Enabling SMEs to scale-up and bolster competitiveness: Outside the extractive sector, the economy is dominated by SMEs, with few mid-sized corporates in existence. While deeper regional trade links create opportunities for the best local firms, stronger operating models and core competencies will be needed to better compete. The Bank will thus support competitiveness and sustainable growth of SMEs with viable business models through investment and advisory, promoting in particular skills transfer and operational efficiency improvements, and seek to strengthen the financial sector to facilitate access to finance for SMEs, in particular in local currency. The Bank will also step up its efforts of improving the business environment through policy dialogue.
Promoting sustainability of public utilities through commercialisation and private sector participation: To address underinvestment, deficient regulatory environment, weak core competencies, poor financial and operational performance, the Bank will continue to support municipal utilities, where it has a recognized expertise and delivery model in improving operators’ financial condition, operating practices and governance, and seek to support sustainability of power sector by rehabilitating assets and developing a more attractive institutional framework for private investment.
In addition, the Bank will seek to support through the above priorities the reduction of regional economic disparities, by increasing its outreach to less developed rural areas, in particular in the southern regions, and addressing inclusion gaps in relation to gender and youth across sectors.
The EBRD’s latest Kyrgyz Republic strategy was adopted on 10 July 2019
English | Russian
Report on public comments
EBRD forecast for Kyrgyz Republic Real GDP Growth in 2022 1.0%
EBRD forecast for Kyrgyz Republic Real GDP Growth in 2023 4.0%
Having suffered a severe recession of 8.6 per cent in 2020, the Kyrgyz economy expanded by 3.6 per cent in 2021 despite a major drop in gold exports. Economic recovery continued in the first quarter of 2022, with GDP growth estimated at 4.5 per cent year-on-year. A near doubling of imports in the first two months of 2022 (up by 91.3 per cent year-on-year) is indicative of the government’s success in reducing corruption in customs administration at the country’s border with China.
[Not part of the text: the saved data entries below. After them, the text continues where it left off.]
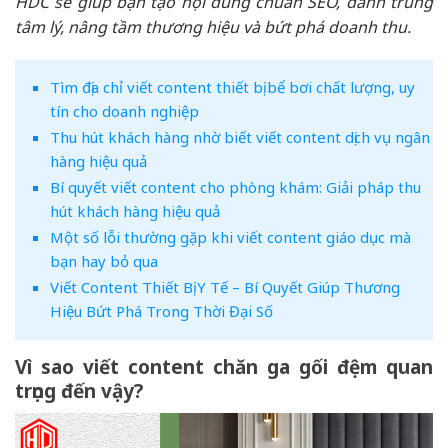
HDC sẽ giúp bạn tạo nội dung chuẩn SEO, đánh trúng
tâm lý, nâng tầm thương hiệu và bứt phá doanh thu.
Tìm địa chỉ viết content thiết bị bể bơi chất lượng, uy
tín cho doanh nghiệp
Thu hút khách hàng nhờ biết viết content dịch vụ ngân
hàng hiệu quả
Bí quyết viết content cho phòng khám: Giải pháp thu
hút khách hàng hiệu quả
Một số lỗi thường gặp khi viết content giáo dục mà
bạn hay bỏ qua
Viết Content Thiết Bị Y Tế – Bí Quyết Giúp Thương
Hiệu Bứt Phá Trong Thời Đại Số
Vì sao viết content chăn ga gối đệm quan
trọng đến vậy?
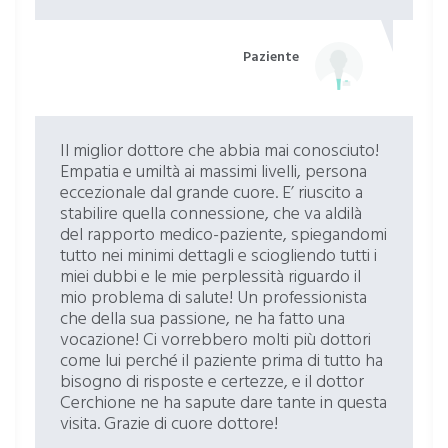
Paziente
Il miglior dottore che abbia mai conosciuto!
Empatia e umiltà ai massimi livelli, persona
eccezionale dal grande cuore. E’ riuscito a
stabilire quella connessione, che va aldilà
del rapporto medico-paziente, spiegandomi
tutto nei minimi dettagli e sciogliendo tutti i
miei dubbi e le mie perplessità riguardo il
mio problema di salute! Un professionista
che della sua passione, ne ha fatto una
vocazione! Ci vorrebbero molti più dottori
come lui perché il paziente prima di tutto ha
bisogno di risposte e certezze, e il dottor
Cerchione ne ha sapute dare tante in questa
visita. Grazie di cuore dottore!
Accompanied by a new tax code mandating the use of cash registers at all points of sale, this reform is likely to help the authorities clamp down on shadow economic activities, thus contributing to public revenues, levelling the playing field for companies operating in the formal economy, and creating incentives for investment in manufacturing. The government and Centerra have reached a tentative settlement over Kumtor, the country’s largest gold mine, potentially clearing a major roadblock for gold exports and FDI. However, remittances are likely to fall as sanctions start to bear on the Russian economy, and inflation has already picked up from 11.2 per cent in January to 13.2 per cent year-on-year in March 2022, putting further pressure on vulnerable households.
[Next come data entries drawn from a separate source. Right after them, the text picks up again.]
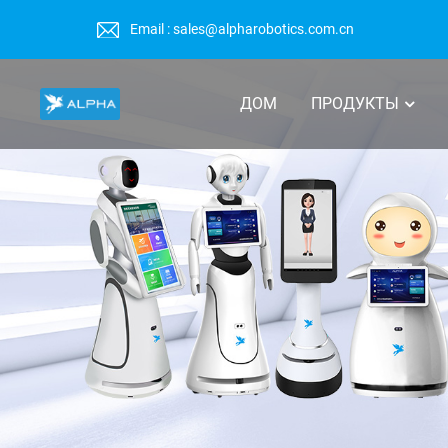
Email : sales@alpharobotics.com.cn
ДОМ
ПРОДУКТЫ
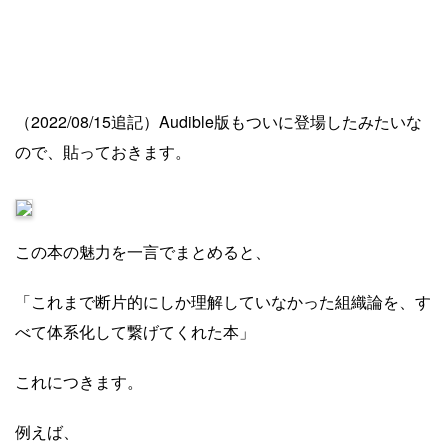
（2022/08/15追記）Audible版もついに登場したみたいな
ので、貼っておきます。
この本の魅力を一言でまとめると、
「これまで断片的にしか理解していなかった組織論を、す
べて体系化して繋げてくれた本」
これにつきます。
例えば、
The Kyrgyz Som experienced the largest drop in value compared with other Central Asian currencies in the immediate aftermath of the war on Ukraine, reflecting the country’s dependence on Russia and its membership in the Russia-led Collective Security Treaty Organization and Eurasian Economic Union. A sharp increase in the central bank’s policy rate (from 8.5 to 14.0 per cent) and the Rouble’s recovery helped restore the value of the Som in the second half of March 2022. However, a further escalation of the geopolitical crisis is likely to put more pressure on the country’s currency and balance of payments given the large share of imports in energy, intermediary and consumer goods. The economy is projected to grow at 1.0 per cent in 2022, and 4.0 per cent in 2023, subject to strong downside risks.